*WORK ORDER*: The records beneath should be printed exactly, and the pictures are to be left out.

Source records
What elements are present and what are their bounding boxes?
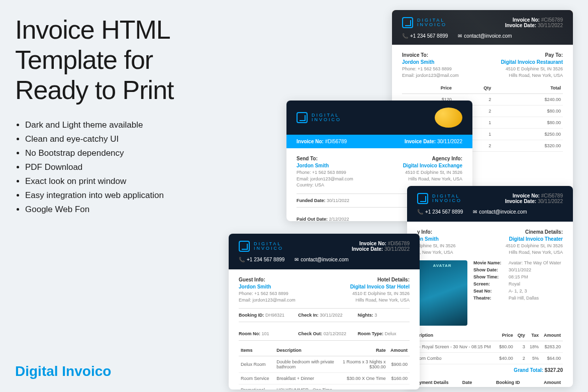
phone-icon: 📞 +1 234 567 8899 — [402, 33, 448, 39]
theater-table: riptionPriceQtyTaxAmount - Royal Screen … — [417, 330, 563, 364]
features-list: Dark and Light theme available Clean and… — [15, 120, 231, 215]
movie-details: Movie Name:Avatar: The Way Of Water Show… — [473, 260, 561, 326]
email-icon: ✉ contact@invoice.com — [295, 257, 348, 262]
invoice-hotel: DIGITALINVOICO Invoice No: #DI56789 Invo… — [229, 234, 420, 389]
logo: DIGITALINVOICO — [417, 193, 462, 204]
feature-item: Dark and Light theme available — [25, 120, 231, 130]
logo: DIGITALINVOICO — [239, 241, 283, 252]
blue-bar: Invoice No: #DI56789 Invoice Date: 30/11… — [286, 135, 472, 148]
page-title: Invoice HTML Template for Ready to Print — [15, 15, 231, 105]
feature-item: Clean and eye-catchy UI — [25, 134, 231, 144]
logo-icon — [402, 17, 413, 28]
feature-item: PDF Download — [25, 162, 231, 172]
payment-table: yment DetailsDateBooking IDAmount erican… — [417, 377, 563, 387]
logo: DIGITALINVOICO — [402, 17, 447, 28]
logo: DIGITALINVOICO — [297, 112, 341, 123]
feature-item: Exact look on print window — [25, 176, 231, 186]
email-icon: ✉ contact@invoice.com — [458, 33, 512, 39]
invoice-theater: DIGITALINVOICO Invoice No: #CI56789 Invo… — [407, 186, 573, 387]
movie-poster — [417, 260, 467, 326]
brand-name: Digital Invoico — [15, 363, 111, 379]
logo-icon — [239, 241, 250, 252]
feature-item: Google Web Fon — [25, 205, 231, 215]
phone-icon: 📞 +1 234 567 8899 — [239, 257, 284, 262]
phone-icon: 📞 +1 234 567 8899 — [417, 209, 463, 215]
coins-icon — [435, 108, 462, 128]
hotel-table: ItemsDescriptionRateAmount Delux RoomDou… — [239, 345, 410, 389]
logo-icon — [417, 193, 428, 204]
feature-item: Easy integration into web application — [25, 190, 231, 201]
logo-icon — [297, 112, 308, 123]
feature-item: No Bootstrap dependency — [25, 148, 231, 158]
email-icon: ✉ contact@invoice.com — [473, 209, 527, 215]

*EXPECTED OUTPUT*:
What elements are present and what are their bounding boxes?
phone-icon: 📞 +1 234 567 8899 — [402, 33, 448, 39]
theater-table: riptionPriceQtyTaxAmount - Royal Screen … — [417, 330, 563, 364]
features-list: Dark and Light theme available Clean and… — [15, 120, 231, 215]
movie-details: Movie Name:Avatar: The Way Of Water Show… — [473, 260, 561, 326]
email-icon: ✉ contact@invoice.com — [295, 257, 348, 262]
invoice-hotel: DIGITALINVOICO Invoice No: #DI56789 Invo… — [229, 234, 420, 389]
logo: DIGITALINVOICO — [417, 193, 462, 204]
feature-item: Dark and Light theme available — [25, 120, 231, 130]
logo: DIGITALINVOICO — [239, 241, 283, 252]
blue-bar: Invoice No: #DI56789 Invoice Date: 30/11… — [286, 135, 472, 148]
page-title: Invoice HTML Template for Ready to Print — [15, 15, 231, 105]
feature-item: Clean and eye-catchy UI — [25, 134, 231, 144]
logo-icon — [402, 17, 413, 28]
feature-item: PDF Download — [25, 162, 231, 172]
payment-table: yment DetailsDateBooking IDAmount erican… — [417, 377, 563, 387]
logo: DIGITALINVOICO — [402, 17, 447, 28]
logo: DIGITALINVOICO — [297, 112, 341, 123]
feature-item: Exact look on print window — [25, 176, 231, 186]
email-icon: ✉ contact@invoice.com — [458, 33, 512, 39]
invoice-theater: DIGITALINVOICO Invoice No: #CI56789 Invo… — [407, 186, 573, 387]
movie-poster — [417, 260, 467, 326]
brand-name: Digital Invoico — [15, 363, 111, 379]
logo-icon — [239, 241, 250, 252]
feature-item: Google Web Fon — [25, 205, 231, 215]
phone-icon: 📞 +1 234 567 8899 — [239, 257, 284, 262]
phone-icon: 📞 +1 234 567 8899 — [417, 209, 463, 215]
coins-icon — [435, 108, 462, 128]
hotel-table: ItemsDescriptionRateAmount Delux RoomDou… — [239, 345, 410, 389]
logo-icon — [417, 193, 428, 204]
feature-item: Easy integration into web application — [25, 190, 231, 201]
logo-icon — [297, 112, 308, 123]
feature-item: No Bootstrap dependency — [25, 148, 231, 158]
email-icon: ✉ contact@invoice.com — [473, 209, 527, 215]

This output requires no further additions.